■ WHAT TO WORK ON: Please restate, word for word, the lines below that begin at the one with "встречу старшеклассников со своими" and end at the one with "Die Österreichischen Meisterschaften". Leave out all other lines.

■ MATERIAL PROVIDED:
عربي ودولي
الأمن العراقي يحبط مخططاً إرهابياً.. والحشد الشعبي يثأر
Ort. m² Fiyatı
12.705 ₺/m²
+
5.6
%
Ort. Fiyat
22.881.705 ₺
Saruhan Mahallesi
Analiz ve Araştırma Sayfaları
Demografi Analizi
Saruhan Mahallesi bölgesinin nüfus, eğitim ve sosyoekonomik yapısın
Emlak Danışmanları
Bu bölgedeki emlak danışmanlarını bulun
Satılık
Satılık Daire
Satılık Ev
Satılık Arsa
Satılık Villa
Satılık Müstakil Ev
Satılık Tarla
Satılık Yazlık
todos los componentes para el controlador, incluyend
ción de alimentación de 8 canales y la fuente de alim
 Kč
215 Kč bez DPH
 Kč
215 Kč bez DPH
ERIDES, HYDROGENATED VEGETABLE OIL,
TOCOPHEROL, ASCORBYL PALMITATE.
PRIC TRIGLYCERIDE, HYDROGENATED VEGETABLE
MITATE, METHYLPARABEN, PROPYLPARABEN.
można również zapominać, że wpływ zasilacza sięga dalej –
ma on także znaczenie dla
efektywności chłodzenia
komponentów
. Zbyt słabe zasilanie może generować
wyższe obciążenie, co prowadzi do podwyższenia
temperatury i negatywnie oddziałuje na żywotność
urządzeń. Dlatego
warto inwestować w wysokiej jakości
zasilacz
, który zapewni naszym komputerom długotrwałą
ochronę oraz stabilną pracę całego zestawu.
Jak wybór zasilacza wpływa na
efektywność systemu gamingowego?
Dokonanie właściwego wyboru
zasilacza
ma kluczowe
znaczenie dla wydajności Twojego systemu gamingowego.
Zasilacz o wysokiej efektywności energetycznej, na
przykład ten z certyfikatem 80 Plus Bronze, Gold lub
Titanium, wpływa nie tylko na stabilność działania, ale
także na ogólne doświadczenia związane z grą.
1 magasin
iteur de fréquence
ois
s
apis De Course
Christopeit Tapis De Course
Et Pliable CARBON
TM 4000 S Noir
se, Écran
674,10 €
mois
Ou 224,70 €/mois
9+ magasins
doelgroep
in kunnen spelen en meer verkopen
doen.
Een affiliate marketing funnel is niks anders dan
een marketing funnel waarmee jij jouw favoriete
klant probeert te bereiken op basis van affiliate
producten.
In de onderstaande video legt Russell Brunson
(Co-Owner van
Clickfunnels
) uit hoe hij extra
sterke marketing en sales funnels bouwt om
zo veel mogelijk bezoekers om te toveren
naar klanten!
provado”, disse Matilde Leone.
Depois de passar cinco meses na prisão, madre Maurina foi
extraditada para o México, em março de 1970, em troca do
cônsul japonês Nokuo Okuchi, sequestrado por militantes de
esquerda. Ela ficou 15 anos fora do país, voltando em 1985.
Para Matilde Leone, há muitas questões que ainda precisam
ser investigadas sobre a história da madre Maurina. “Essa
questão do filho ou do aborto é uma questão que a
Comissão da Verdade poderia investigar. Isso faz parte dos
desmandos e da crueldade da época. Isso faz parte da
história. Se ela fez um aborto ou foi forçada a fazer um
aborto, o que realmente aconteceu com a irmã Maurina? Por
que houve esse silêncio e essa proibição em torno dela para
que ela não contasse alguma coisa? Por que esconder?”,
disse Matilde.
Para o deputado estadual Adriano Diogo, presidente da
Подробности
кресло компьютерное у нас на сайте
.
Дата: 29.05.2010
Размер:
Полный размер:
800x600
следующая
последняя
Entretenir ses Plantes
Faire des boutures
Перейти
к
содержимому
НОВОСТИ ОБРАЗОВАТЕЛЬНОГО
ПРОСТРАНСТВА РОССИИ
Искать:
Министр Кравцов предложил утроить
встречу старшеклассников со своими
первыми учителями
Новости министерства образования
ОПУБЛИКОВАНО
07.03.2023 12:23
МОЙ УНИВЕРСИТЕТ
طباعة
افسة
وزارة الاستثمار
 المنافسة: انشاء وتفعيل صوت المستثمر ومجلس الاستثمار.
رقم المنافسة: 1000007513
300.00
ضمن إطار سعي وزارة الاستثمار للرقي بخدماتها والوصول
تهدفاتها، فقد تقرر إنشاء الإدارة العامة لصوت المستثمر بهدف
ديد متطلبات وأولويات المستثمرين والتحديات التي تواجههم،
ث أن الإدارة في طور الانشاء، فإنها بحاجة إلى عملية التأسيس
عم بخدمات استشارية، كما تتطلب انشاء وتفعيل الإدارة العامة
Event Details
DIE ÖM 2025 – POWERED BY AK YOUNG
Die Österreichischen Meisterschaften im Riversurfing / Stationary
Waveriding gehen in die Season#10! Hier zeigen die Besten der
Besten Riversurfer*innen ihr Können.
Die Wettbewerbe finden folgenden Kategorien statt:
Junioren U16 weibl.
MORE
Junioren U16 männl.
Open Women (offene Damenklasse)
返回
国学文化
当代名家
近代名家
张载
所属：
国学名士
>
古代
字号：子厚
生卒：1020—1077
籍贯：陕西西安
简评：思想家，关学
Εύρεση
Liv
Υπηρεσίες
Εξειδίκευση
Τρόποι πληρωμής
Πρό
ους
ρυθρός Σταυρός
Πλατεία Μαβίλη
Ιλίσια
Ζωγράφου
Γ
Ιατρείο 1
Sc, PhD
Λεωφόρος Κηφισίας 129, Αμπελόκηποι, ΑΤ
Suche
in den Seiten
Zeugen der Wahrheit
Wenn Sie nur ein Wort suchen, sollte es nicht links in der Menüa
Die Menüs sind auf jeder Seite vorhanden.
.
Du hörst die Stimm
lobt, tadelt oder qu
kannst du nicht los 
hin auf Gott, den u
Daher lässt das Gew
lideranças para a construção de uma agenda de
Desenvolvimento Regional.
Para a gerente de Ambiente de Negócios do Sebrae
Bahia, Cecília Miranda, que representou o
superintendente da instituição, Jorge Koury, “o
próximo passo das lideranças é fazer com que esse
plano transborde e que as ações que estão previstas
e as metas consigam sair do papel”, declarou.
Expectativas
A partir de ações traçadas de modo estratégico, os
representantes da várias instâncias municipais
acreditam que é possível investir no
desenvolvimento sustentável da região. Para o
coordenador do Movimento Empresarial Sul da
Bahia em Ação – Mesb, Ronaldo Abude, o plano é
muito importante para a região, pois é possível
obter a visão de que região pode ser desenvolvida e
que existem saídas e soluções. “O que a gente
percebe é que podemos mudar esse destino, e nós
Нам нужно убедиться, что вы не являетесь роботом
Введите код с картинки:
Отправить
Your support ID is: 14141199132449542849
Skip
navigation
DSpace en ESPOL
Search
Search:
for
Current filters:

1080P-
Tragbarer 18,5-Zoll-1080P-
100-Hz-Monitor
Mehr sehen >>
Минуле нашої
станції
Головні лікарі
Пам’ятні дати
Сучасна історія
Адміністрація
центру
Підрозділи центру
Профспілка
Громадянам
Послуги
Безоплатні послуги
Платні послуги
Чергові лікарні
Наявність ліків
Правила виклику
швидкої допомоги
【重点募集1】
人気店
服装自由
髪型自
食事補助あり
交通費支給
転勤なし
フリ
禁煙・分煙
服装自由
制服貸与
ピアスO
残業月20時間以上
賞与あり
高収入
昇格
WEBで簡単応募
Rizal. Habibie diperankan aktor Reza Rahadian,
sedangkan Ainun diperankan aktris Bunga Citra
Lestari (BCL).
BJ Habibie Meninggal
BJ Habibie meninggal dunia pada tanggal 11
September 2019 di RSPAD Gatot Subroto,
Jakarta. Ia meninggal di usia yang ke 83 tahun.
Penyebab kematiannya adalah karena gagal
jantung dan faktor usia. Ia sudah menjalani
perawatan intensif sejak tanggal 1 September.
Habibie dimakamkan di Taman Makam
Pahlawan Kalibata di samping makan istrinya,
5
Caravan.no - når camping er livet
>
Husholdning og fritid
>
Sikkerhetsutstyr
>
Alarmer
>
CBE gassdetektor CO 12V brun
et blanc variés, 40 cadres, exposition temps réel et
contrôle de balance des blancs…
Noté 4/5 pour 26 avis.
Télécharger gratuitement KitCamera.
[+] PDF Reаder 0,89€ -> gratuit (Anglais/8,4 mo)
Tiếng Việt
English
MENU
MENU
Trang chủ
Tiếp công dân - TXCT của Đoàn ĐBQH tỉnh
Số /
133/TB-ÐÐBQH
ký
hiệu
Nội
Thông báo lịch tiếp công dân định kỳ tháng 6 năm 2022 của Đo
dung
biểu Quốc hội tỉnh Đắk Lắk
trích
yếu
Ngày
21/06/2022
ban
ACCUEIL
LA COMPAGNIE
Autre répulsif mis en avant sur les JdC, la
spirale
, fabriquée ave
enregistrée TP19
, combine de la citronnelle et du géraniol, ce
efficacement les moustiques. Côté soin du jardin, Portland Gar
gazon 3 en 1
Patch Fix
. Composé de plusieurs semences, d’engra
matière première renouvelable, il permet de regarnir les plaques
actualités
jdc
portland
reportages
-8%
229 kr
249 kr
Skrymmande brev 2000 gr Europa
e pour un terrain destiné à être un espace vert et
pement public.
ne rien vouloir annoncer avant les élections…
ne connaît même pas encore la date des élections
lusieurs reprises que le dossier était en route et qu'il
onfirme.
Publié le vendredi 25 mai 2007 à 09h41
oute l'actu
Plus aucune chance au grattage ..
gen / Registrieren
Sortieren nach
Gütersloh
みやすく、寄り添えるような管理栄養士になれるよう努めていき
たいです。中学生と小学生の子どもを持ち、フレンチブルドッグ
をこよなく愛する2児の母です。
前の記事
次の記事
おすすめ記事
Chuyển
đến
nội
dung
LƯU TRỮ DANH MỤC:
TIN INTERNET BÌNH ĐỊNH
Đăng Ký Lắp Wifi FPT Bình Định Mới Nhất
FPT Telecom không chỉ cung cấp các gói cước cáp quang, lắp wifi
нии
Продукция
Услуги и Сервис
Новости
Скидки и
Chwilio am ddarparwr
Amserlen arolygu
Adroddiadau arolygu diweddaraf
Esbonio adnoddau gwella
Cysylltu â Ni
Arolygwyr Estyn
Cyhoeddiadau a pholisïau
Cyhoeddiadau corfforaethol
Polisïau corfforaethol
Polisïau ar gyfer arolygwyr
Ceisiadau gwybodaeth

■ WRITTEN RESPONSE:
встречу старшеклассников со своими
первыми учителями
Новости министерства образования
ОПУБЛИКОВАНО
07.03.2023 12:23
МОЙ УНИВЕРСИТЕТ
طباعة
افسة
وزارة الاستثمار
 المنافسة: انشاء وتفعيل صوت المستثمر ومجلس الاستثمار.
رقم المنافسة: 1000007513
300.00
ضمن إطار سعي وزارة الاستثمار للرقي بخدماتها والوصول
تهدفاتها، فقد تقرر إنشاء الإدارة العامة لصوت المستثمر بهدف
ديد متطلبات وأولويات المستثمرين والتحديات التي تواجههم،
ث أن الإدارة في طور الانشاء، فإنها بحاجة إلى عملية التأسيس
عم بخدمات استشارية، كما تتطلب انشاء وتفعيل الإدارة العامة
Event Details
DIE ÖM 2025 – POWERED BY AK YOUNG
Die Österreichischen Meisterschaften im Riversurfing / Stationary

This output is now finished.